The graduate certificate in Artificial Intelligence (AI) provides students a strong foundation in key AI topics. Students apply Machine Learning (ML) algorithms to real-world data sets; examine ethical issues in the design and implementation of current and future computing systems and technologies; create an appreciation for the tight interplay between mechanism, sensor and control in the design of robotic and intelligent systems; and study vital topics in generative AI reinforcement learning, natural language processing and autonomous systems.
Program Policies
This CU Boulder on Coursera program does not align with standard campus policies. Please refer to the Online Programs section of the catalog for more information.
Requirements
The AI graduate certificate requires 12 credit hours of coursework, made up of 1 credit of a required ethics course and 11 credits of the remaining course choices. To earn the certificate, students must complete three full specializations and an additional 2 courses, which can be made up of courses from different specializations. At least one of the 12 credits must be from the computing, ethics and society or artificial intelligence ethics specializations. Students can choose from the following courses and must receive a grade of C or higher in each course and a 3.0 cumulative GPA. Each course in a specialization is 1 credit.
| Code | Title | Credit Hours |
|---|---|---|
| Ethics Requirement | ||
| Choose 1 course from the following courses to fulfill the ethics requirement. | 1 | |
| Computing, Ethics, and Society | ||
| Computing, Ethics, and Society Foundations | ||
| Ethical Issues in AI and Professional Ethics | ||
| Ethical Issues in Computing Applications | ||
| Artificial Intelligence Ethics | ||
| Current Issues in Ethics and AI | ||
| AI Ethics and Society's Future | ||
| AI Ethics and Policy | ||
| Code | Title | Credit Hours |
|---|---|---|
| Specializations | ||
| Choose 3 complete specializations (9 courses) plus an additional 2 courses, which can be made up of courses from different specializations. | 11 | |
| Computing, Ethics and Society | ||
| Computing, Ethics, and Society Foundations | ||
| Ethical Issues in AI and Professional Ethics | ||
| Ethical Issues in Computing Applications | ||
| Artificial Intelligence Ethics | ||
| Current Issues in Ethics and AI | ||
| AI Ethics and Society's Future | ||
| AI Ethics and Policy | ||
| Natural Language Processing: Deep Learning Meets Linguistics | ||
| Fundamentals of Natural Language Processing | ||
| Deep Learning for Natural Language Processing | ||
| Model and Error Analysis for Natural Language Processing | ||
| Artificial Intelligence | ||
| Intelligent Agents and Search Algorithms | ||
| Knowledge Representation and Reasoning Under Uncertainty | ||
| Introduction to Learning | ||
| Reinforcement Learning | ||
| Reward Programming: Optimizing RL Efficiency and Safety | ||
| Deep Reinforcement Learning: From Theory to Practice | ||
| Mastering Classic Reinforcement Learning Algorithms | ||
| Foundations of Autonomous Systems | ||
| Modeling of Autonomous Systems | ||
| Requirement Specifications for Autonomous Systems | ||
| Verification and Synthesis of Autonomous Systems | ||
| Introduction to Robotics with Webots | ||
| Basic Robotic Behaviors and Odometry | ||
| Robotic Mapping and Trajectory Generation | ||
| Robotic Path Planning and Task Execution | ||
| Generative AI | ||
| Introduction to Generative AI | ||
| Modern Applications of Generative AI | ||
| Advances in Generative AI | ||
| Machine Learning | ||
| Introduction to Machine Learning: Supervised Learning | ||
| Unsupervised Algorithms in Machine Learning | ||
| Introduction to Deep Learning | ||
Learning Outcomes
- Gain a deep knowledge of AI, machine learning theory and its numerous applications including (but not limited to) natural language processing, computer vision, robotics, healthcare and human-centered computing.

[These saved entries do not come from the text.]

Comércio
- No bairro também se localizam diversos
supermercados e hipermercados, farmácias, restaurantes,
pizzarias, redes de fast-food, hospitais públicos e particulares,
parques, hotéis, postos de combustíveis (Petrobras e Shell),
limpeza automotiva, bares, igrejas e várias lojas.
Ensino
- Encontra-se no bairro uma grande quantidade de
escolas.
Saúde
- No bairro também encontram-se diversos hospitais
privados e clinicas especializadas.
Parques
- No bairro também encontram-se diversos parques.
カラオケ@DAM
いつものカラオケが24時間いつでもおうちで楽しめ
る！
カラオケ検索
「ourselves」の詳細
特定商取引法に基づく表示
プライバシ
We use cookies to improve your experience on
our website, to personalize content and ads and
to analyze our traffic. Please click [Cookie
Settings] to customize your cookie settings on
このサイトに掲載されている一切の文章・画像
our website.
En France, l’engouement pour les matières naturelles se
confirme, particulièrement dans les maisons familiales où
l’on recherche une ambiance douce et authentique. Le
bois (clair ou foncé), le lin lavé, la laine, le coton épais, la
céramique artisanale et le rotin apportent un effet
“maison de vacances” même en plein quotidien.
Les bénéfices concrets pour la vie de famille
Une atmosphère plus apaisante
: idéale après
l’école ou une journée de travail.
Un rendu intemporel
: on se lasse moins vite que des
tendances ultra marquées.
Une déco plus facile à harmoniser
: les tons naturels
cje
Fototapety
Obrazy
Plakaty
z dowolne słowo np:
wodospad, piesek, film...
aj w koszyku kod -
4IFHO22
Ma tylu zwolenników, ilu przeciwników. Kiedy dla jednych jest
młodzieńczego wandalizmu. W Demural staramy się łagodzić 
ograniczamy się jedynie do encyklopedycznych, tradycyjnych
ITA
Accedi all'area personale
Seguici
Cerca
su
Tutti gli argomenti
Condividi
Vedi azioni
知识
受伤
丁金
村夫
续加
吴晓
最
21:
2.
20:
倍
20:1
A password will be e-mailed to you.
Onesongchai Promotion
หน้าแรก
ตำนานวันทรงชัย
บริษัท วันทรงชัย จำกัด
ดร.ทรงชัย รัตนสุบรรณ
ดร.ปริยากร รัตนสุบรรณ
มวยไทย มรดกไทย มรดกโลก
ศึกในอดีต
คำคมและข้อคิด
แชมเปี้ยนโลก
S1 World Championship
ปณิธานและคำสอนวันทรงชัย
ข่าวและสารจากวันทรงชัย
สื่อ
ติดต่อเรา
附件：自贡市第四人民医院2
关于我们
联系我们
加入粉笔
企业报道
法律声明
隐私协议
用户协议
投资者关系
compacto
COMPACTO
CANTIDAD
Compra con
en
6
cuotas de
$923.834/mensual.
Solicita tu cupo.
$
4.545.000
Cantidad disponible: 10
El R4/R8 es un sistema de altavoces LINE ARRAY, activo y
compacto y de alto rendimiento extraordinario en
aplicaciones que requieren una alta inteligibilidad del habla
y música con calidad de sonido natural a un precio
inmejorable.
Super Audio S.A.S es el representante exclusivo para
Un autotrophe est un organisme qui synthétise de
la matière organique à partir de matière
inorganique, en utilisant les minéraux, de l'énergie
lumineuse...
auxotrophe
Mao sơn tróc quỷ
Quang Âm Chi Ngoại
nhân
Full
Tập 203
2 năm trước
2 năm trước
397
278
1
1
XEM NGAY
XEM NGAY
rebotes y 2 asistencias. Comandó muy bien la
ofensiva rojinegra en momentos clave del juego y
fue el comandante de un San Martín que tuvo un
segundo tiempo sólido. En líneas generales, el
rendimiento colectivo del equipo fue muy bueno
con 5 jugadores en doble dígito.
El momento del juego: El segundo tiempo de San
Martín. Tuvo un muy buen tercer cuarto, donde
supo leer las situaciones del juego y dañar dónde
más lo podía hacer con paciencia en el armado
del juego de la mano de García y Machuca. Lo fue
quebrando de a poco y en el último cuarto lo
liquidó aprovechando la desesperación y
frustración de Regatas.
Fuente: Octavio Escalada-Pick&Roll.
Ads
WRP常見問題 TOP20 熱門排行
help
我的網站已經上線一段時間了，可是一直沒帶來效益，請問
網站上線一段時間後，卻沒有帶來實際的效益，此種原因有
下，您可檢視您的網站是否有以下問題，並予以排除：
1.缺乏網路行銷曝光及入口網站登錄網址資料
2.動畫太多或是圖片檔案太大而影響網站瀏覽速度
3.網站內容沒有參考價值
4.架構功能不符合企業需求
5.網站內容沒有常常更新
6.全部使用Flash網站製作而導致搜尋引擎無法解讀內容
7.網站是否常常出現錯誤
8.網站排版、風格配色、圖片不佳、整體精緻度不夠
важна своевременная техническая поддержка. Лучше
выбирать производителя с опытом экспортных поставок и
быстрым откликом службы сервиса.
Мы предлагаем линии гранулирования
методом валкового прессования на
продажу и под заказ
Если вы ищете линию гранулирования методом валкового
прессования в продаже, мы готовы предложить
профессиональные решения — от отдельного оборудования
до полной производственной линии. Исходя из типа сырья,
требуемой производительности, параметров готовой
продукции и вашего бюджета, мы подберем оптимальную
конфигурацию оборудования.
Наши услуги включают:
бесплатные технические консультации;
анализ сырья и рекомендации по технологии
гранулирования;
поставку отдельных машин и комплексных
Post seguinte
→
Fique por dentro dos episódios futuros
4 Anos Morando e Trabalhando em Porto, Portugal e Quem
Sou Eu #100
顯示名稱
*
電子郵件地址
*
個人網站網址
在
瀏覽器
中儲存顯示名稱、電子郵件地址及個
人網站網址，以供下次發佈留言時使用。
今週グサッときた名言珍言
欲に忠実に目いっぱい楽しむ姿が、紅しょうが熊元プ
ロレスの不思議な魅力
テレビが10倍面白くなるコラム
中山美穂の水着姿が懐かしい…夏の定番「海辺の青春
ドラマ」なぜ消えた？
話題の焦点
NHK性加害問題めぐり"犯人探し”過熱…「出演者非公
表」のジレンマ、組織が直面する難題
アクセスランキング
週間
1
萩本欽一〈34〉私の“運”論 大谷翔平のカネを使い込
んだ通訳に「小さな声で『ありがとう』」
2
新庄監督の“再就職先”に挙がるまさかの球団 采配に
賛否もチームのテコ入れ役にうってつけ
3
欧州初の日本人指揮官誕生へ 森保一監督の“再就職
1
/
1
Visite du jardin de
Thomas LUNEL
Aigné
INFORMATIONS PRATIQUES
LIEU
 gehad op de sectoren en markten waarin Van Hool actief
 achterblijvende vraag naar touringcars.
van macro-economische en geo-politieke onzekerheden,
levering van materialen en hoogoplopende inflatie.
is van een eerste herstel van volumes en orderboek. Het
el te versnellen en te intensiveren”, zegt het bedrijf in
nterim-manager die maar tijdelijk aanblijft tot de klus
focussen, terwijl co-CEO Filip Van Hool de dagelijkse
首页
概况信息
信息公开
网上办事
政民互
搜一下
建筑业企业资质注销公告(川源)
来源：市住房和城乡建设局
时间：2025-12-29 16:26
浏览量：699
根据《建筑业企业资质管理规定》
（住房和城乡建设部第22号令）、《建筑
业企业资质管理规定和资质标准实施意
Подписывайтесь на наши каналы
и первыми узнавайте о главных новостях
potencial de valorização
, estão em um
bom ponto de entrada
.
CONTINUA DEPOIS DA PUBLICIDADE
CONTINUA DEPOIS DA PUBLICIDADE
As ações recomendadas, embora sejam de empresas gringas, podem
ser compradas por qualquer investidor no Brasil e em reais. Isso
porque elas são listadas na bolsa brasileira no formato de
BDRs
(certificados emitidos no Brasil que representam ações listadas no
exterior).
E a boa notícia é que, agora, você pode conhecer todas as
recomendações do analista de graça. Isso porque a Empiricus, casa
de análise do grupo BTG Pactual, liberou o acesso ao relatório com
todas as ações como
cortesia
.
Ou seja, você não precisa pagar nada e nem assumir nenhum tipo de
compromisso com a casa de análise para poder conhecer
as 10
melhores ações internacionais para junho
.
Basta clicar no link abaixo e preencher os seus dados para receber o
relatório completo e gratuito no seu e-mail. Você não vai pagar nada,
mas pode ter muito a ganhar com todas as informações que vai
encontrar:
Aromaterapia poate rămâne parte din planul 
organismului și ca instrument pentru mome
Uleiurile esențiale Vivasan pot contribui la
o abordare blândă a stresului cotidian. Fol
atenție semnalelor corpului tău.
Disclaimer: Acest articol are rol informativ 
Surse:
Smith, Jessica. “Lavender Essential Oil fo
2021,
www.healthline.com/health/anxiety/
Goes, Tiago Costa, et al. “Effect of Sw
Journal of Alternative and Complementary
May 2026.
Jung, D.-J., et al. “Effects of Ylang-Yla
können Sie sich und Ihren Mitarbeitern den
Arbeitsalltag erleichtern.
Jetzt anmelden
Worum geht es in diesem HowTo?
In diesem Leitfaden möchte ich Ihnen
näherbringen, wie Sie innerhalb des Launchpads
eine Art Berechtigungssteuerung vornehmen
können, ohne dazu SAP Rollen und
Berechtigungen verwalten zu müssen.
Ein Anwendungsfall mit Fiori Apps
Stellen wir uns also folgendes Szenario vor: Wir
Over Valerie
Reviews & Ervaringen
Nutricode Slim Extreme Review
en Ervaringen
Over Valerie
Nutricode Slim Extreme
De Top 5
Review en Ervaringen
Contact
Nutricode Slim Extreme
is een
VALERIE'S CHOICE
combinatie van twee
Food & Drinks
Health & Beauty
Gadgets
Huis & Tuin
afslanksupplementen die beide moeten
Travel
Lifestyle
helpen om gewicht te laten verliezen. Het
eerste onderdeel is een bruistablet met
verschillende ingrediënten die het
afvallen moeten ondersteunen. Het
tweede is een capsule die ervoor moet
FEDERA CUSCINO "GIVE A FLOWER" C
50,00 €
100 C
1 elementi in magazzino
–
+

- Design and implement comprehensive solutions for practical problems that incorporate the latest AI techniques.
- Identify the ethical implications in the design and application of AI technology and contribute to the emerging discussion in these areas as ethical developers of new technologies.
- Understand CS foundations, probability/statistics, programming languages and computer systems. Specifically, their knowledge will extend to how ideas from these sub-disciplines of CS support AI systems and vice-versa.
- Keep up with the state-of-the-art methods and techniques in this rapidly changing discipline of AI. Students will read and comprehend research papers and consider how the ideas in them can be applied in their everyday practice.